Members were concerned about the failure of the pilot programme to attract GPs, and emphasised that provinces needed to be more involved in these meetings, as their departments were responsible for much of the success of these programmes. Concerns were also raised about the need for more clarity on the successes and failures of donor-funded activities.

The Department agreed that there needed to be more discourse with the provinces concerning these pilot programmes and their implementation, because many of the failures were due to a lack of capacity at the district level. Treasury emphasised that the conditional grants were temporary, and that the pilot programme was still developing. There was a lot of room for debate and changes to the conditions of the grants, and the National Treasury would work with the NDOH to ensure that the grant conditions reflected the required activities of the Department.

Meeting report

National Treasury presentation
Dr Mark Blecher, Director: Health and Social Development, National Treasury, said that his presentation would be focused on spending trends. The National Health Insurance (NHI) programme was in its fourth year of a 15-year rollout system, and was currently focusing on health system strengthening. There were two NHI related conditional grants, one of which was the direct grant. The direct grant had been increased annually since 2012/13 from R150 million, to R350 million and R500 million, and was now in its fourth year of spending. The other NHI-related grant was the indirect grant, which had started in the 2013/14 financial year. Roughly two-thirds of the direct grant’s funds had been shifted to the indirect component. The NHI White Paper and NHI Financing Options Paper would both be released in 2015.

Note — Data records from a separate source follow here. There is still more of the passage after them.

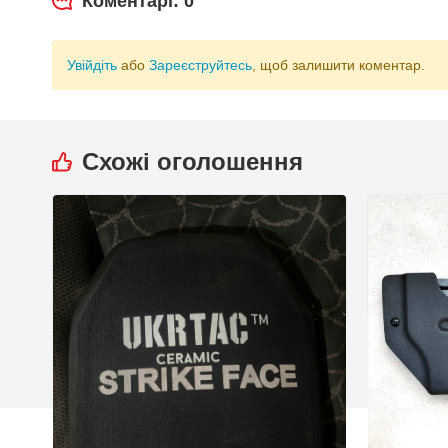
Коментарі: 0
Увійдіть
або
Зареєструйтесь
, щоб залишити коментар.
Схожі оголошення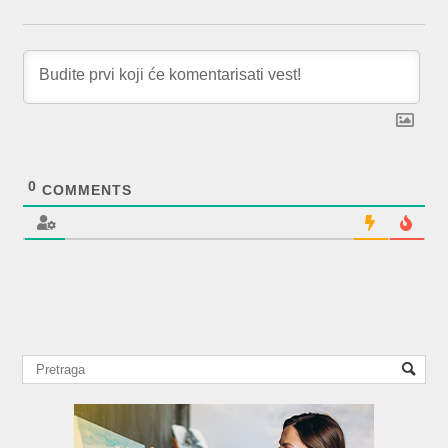
0
COMMENTS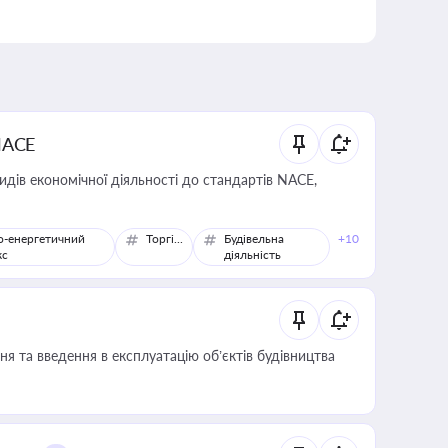
NACE
идів економічної діяльності до стандартів NACE,
о-енергетичний
Торгівля
Будівельна
+10
кс
діяльність
я та введення в експлуатацію об’єктів будівництва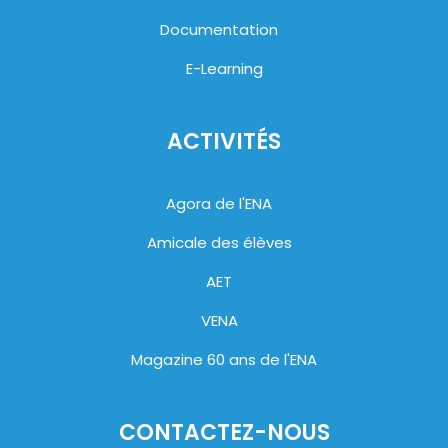
Documentation
E-Learning
ACTIVITÉS
Agora de l'ENA
Amicale des élèves
AET
VENA
Magazine 60 ans de l'ENA
CONTACTEZ-NOUS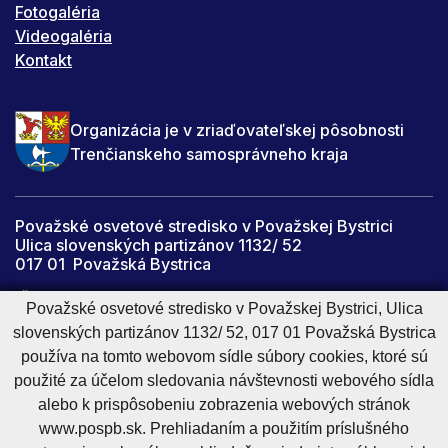
Fotogaléria
Videogaléria
Kontakt
Organizácia je v zriaďovateľskej pôsobnosti
Trenčianskeho samosprávneho kraja
Považské osvetové stredisko v Považskej Bystrici
Ulica slovenských partizánov 1132/ 52
017 01 Považská Bystrica
IČO: 34059067
Považské osvetové stredisko v Považskej Bystrici, Ulica
slovenských partizánov 1132/ 52, 017 01 Považská Bystrica
DIČ: 2021447142
používa na tomto webovom sídle súbory cookies, ktoré sú
pospb@pospb.sk
použité za účelom sledovania návštevnosti webového sídla
alebo k prispôsobeniu zobrazenia webových stránok
www.pospb.sk. Prehliadaním a použitím príslušného
Cookies nastavenie
Cookies - viac informácií
Vyhlásenie o prístupnosti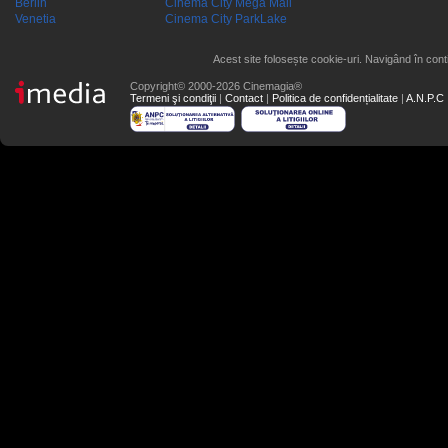
Berlin
Cinema City Mega Mall
Venetia
Cinema City ParkLake
Acest site folosește cookie-uri. Navigând în conti
Copyright© 2000-2026 Cinemagia®
Termeni şi condiţii
|
Contact
|
Politica de confidențialitate
|
A.N.P.C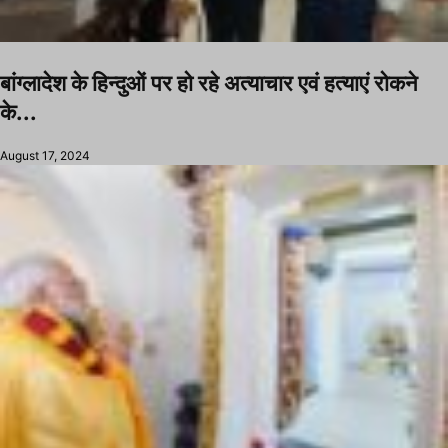
बांग्लादेश के हिन्दुओं पर हो रहे अत्याचार एवं हत्याएं रोकने
के...
August 17, 2024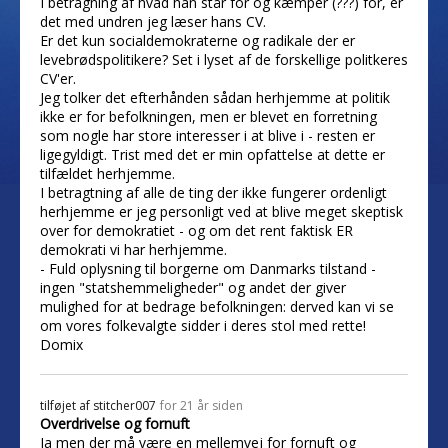
I betragning af hvad han står for og kæmper (???) for, er
det med undren jeg læser hans CV.
Er det kun socialdemokraterne og radikale der er
levebrødspolitikere? Set i lyset af de forskellige politkeres
CV'er.
Jeg tolker det efterhånden sådan herhjemme at politik
ikke er for befolkningen, men er blevet en forretning
som nogle har store interesser i at blive i - resten er
ligegyldigt. Trist med det er min opfattelse at dette er
tilfældet herhjemme.
I betragtning af alle de ting der ikke fungerer ordenligt
herhjemme er jeg personligt ved at blive meget skeptisk
over for demokratiet - og om det rent faktisk ER
demokrati vi har herhjemme.
- Fuld oplysning til borgerne om Danmarks tilstand -
ingen "statshemmeligheder" og andet der giver
mulighed for at bedrage befolkningen: derved kan vi se
om vores folkevalgte sidder i deres stol med rette!
Domix
tilføjet af
stitcher007
for 21 år siden
Overdrivelse og fornuft
Ja men der må være en mellemvej for fornuft og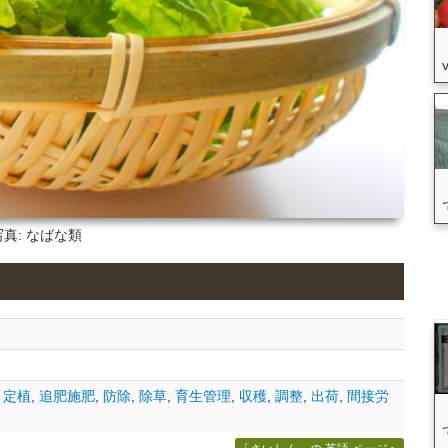
写真: なばな類
,
定植
,
追肥施肥
,
防除
,
除草
,
育生管理
,
収穫
,
調整
,
出荷
,
間接労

The direct NHI grant was a schedule five direct conditional grant, from which the national Department of Health (NDOH) allocates funds to provincial health departments. Grant funding in 2015/16 was planned to be used for strengthening district capacity for monitoring and evaluation, strengthening coordination and integration of selected municipal ward-based outreach teams within pilot districts, and to strengthen processes and supply chain management systems at the district level.

The indirect national health grant was a schedule 6A indirect grant, which was managed by the NDOH on behalf of provincial health departments. It had been introduced to deal with under-spending of the direct grant and to enable the NDOH to play a greater role in delivering services. The two parts of the direct grant were for the contracting of general practitioners (GPs) and developing diagnosis-related groups. R298 million had been allocated through the indirect national health grant in 2015/16.

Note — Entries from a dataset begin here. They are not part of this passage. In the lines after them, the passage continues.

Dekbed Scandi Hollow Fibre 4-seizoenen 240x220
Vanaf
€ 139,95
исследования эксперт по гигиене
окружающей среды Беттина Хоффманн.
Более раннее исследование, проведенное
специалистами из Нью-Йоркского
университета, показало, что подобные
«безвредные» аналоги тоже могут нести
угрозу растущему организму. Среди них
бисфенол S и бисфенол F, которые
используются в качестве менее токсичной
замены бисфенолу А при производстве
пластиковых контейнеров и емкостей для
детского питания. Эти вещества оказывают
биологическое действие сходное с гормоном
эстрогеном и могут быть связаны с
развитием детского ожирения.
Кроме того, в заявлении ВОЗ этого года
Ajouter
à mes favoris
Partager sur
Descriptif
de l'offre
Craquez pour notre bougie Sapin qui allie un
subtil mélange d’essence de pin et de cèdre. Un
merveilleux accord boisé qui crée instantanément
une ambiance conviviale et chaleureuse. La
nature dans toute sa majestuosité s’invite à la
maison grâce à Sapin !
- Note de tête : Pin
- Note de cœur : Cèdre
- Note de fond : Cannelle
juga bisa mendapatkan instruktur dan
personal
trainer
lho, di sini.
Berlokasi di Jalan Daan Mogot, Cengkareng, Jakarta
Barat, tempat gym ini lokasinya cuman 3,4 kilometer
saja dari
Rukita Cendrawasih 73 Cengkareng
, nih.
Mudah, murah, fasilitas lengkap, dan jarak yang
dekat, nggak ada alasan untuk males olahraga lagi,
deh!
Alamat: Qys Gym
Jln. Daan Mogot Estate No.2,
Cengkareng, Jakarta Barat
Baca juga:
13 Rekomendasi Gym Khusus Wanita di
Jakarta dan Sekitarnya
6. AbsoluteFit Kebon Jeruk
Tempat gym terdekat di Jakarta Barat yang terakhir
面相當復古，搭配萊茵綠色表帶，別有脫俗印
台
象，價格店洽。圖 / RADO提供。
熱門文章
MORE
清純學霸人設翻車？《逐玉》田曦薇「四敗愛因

The indirect grant funding would be used for developing and implementing innovative models for the contracting of health practitioners, supporting establishments of fully constituted and functional district clinical specialist terms, strengthening school health services, and implementing alternate chronic care dispensing and distribution models. This model had changed slightly over the three years it had been implemented.

The direct grant had experienced several rollovers, but in 2013/14 the indirect grant had been R288 million, which had improved to R395 million in 2014/15. However, spending in these two years had been only R9.4 million and R82 million respectively. Although the indirect grant had been created to improve spending, the direct grant had had better spending, and the indirect grant had not demonstrated that the NDOH had a better capacity to deliver than the provinces.

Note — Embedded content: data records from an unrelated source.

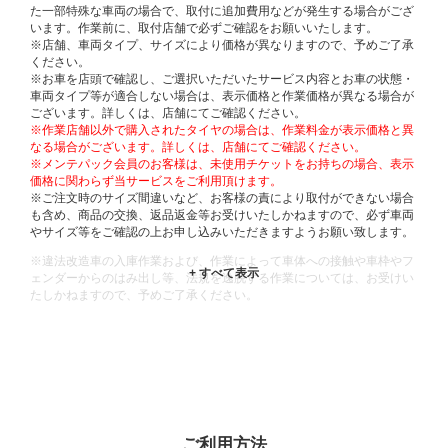
た一部特殊な車両の場合で、取付に追加費用などが発生する場合がござ
います。作業前に、取付店舗で必ずご確認をお願いいたします。
※店舗、車両タイプ、サイズにより価格が異なりますので、予めご了承
ください。
※お車を店頭で確認し、ご選択いただいたサービス内容とお車の状態・
車両タイプ等が適合しない場合は、表示価格と作業価格が異なる場合が
ございます。詳しくは、店舗にてご確認ください。
※作業店舗以外で購入されたタイヤの場合は、作業料金が表示価格と異
なる場合がございます。詳しくは、店舗にてご確認ください。
※メンテパック会員のお客様は、未使用チケットをお持ちの場合、表示
価格に関わらず当サービスをご利用頂けます。
※ご注文時のサイズ間違いなど、お客様の責により取付ができない場合
も含め、商品の交換、返品返金等お受けいたしかねますので、必ず車両
やサイズ等をご確認の上お申し込みいただきますようお願い致します。
※違法改造車の入庫作業および、作業によって車体への接触や車枠やフ
ェンダーからのはみ出し等、法規を逸脱する作業については、お受けい
たしかねますので、予めご了承ください。
※輸入車や一部希少車種等には対応できない場合もございます。
※おクルマの状態(作業の安全性を確保できない場合など含め)によって
は、ご来店当日であっても、作業をお断りさせて頂く場合もございま
す。
ADDITIONAL
INFORMATION
ご利用方法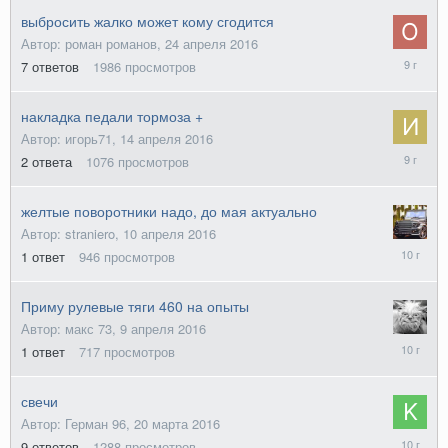
выбросить жалко может кому сгодится
Автор: роман романов,
24 апреля 2016
15
7
ответов
1986
просмотров
августа
2016
накладка педали тормоза +
Автор: игорь71,
14 апреля 2016
24
2
ответа
1076
просмотров
августа
2016
желтые поворотники надо, до мая актуально
Автор: straniero,
10 апреля 2016
11
1
ответ
946
просмотров
апреля
2016
Приму рулевые тяги 460 на опыты
Автор: макс 73,
9 апреля 2016
25
1
ответ
717
просмотров
июля
2016
свечи
Автор: Герман 96,
20 марта 2016
29
9
ответов
1288
просмотров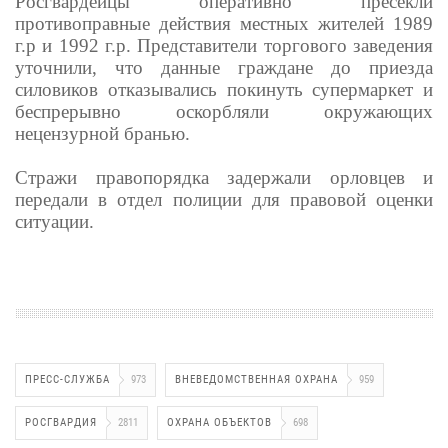
Росгвардейцы оперативно пресекли
противоправные действия местных жителей 1989
г.р и 1992 г.р. Представители торгового заведения
уточнили, что данные граждане до приезда
силовиков отказывались покинуть супермаркет и
беспрерывно оскорбляли окружающих
нецензурной бранью.
Стражи правопорядка задержали орловцев и
передали в отдел полиции для правовой оценки
ситуации.
ПРЕСС-СЛУЖБА
973
ВНЕВЕДОМСТВЕННАЯ ОХРАНА
959
РОСГВАРДИЯ
2811
ОХРАНА ОБЪЕКТОВ
698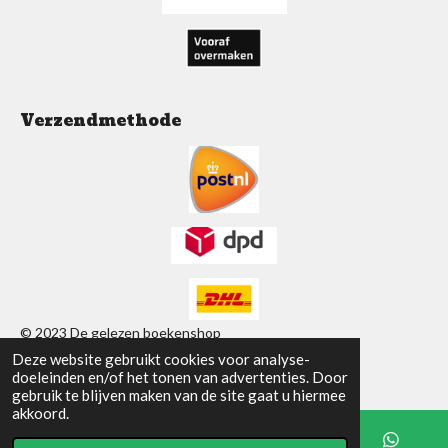
Verzendmethode
© 2023 De gelezen boekenshop
Deze website gebruikt cookies voor analyse-
Powered by
JouwWeb
doeleinden en/of het tonen van advertenties. Door
gebruik te blijven maken van de site gaat u hiermee
akkoord.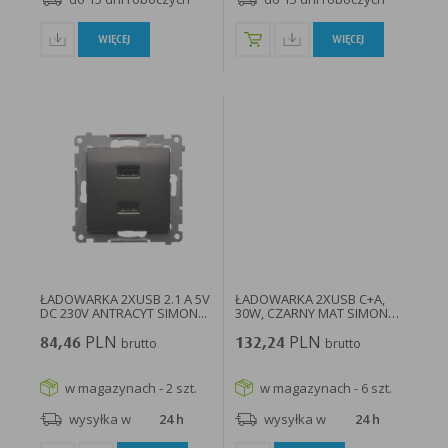
WIĘCEJ
WIĘCEJ
ŁADOWARKA 2XUSB 2.1 A 5V
ŁADOWARKA 2XUSB C+A,
DC 230V ANTRACYT SIMON...
30W, CZARNY MAT SIMON
55...
PLN
PLN
84,46
brutto
132,24
brutto
w magazynach - 2 szt.
w magazynach - 6 szt.
wysyłka w
24 h
wysyłka w
24 h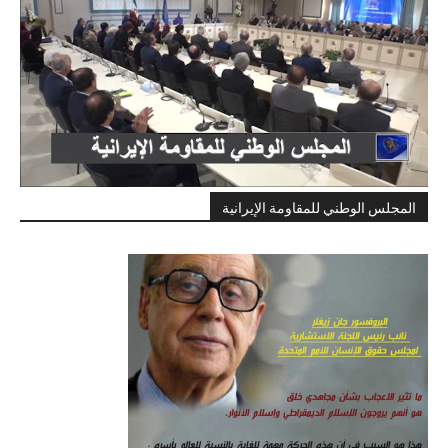
المجلس الوطني للمقاومة الإيرانية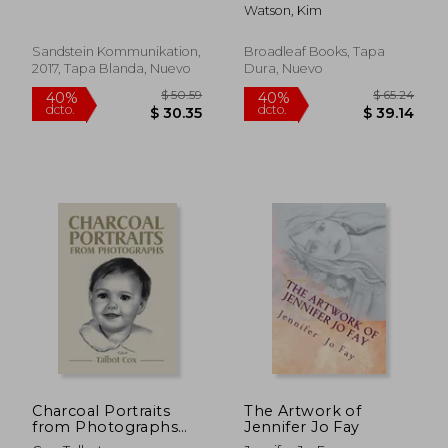
aus der Sammlung
and Understanding
Watson, Kim
Clemens Sels
(en Inglés)
Museum Neuss (en
Alemán)
Sandstein Kommunikation,
Broadleaf Books, Tapa
2017, Tapa Blanda, Nuevo
Dura, Nuevo
$ 66.52
$ 54.
45%
40%
dcto.
dcto.
$ 36.59
$ 32.
Charcoal Portraits
The Artwork of
from Photographs
Jennifer Jo Fay
(en Inglés)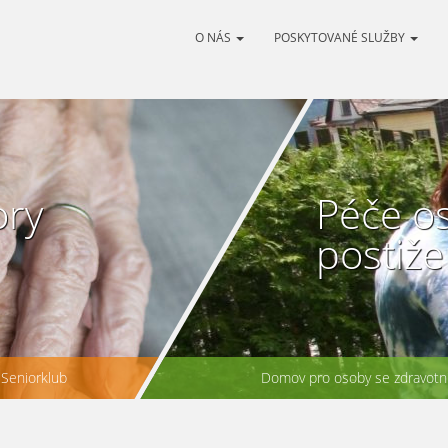
O NÁS
POSKYTOVANÉ SLUŽBY
ory
Péče o
postiž
Seniorklub
Domov pro osoby se zdravotní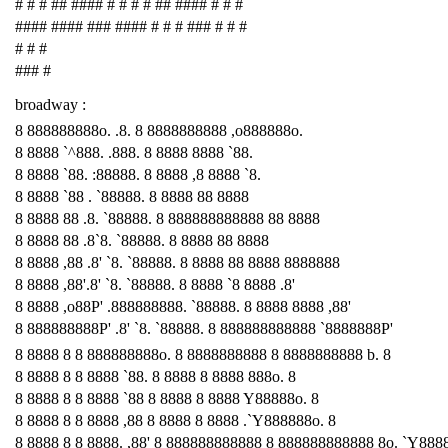
# # # ## #### # # # # ## #### # # #
#### #### ### #### # # # ### # # #
# # #
### #
broadway :
8 888888888o. .8. 8 8888888888 ,o888888o.
8 8888 `^888. .888. 8 8888 8888 `88.
8 8888 `88. :88888. 8 8888 ,8 8888 `8.
8 8888 `88 . `88888. 8 8888 88 8888
8 8888 88 .8. `88888. 8 888888888888 88 8888
8 8888 88 .8`8. `88888. 8 8888 88 8888
8 8888 ,88 .8' `8. `88888. 8 8888 88 8888 8888888
8 8888 ,88'.8' `8. `88888. 8 8888 `8 8888 .8'
8 8888 ,o88P' .888888888. `88888. 8 8888 8888 ,88'
8 888888888P' .8' `8. `88888. 8 888888888888 `8888888P'
8 8888 8 8 888888888o. 8 8888888888 8 8888888888 b. 8
8 8888 8 8 8888 `88. 8 8888 8 8888 888o. 8
8 8888 8 8 8888 `88 8 8888 8 8888 Y88888o. 8
8 8888 8 8 8888 ,88 8 8888 8 8888 .`Y888888o. 8
8 8888 8 8 8888. ,88' 8 888888888888 8 888888888888 8o. `Y888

The two main areas of spending from the indirect grant were the consultants and the contractors. R140 million had been budgeted for spending on GPs (contractors) in 2013/14, but only R4.9 million had been spent. These numbers had risen to R367 million budgeted and R64 million spent in 2014/15, but there was still much under-spending.

The target of 900 contracted GPs for 2014/15 had not been reached, as 253 had been placed and 195 had signed contracts. Large amounts of money that were not being spent within this indirect grant.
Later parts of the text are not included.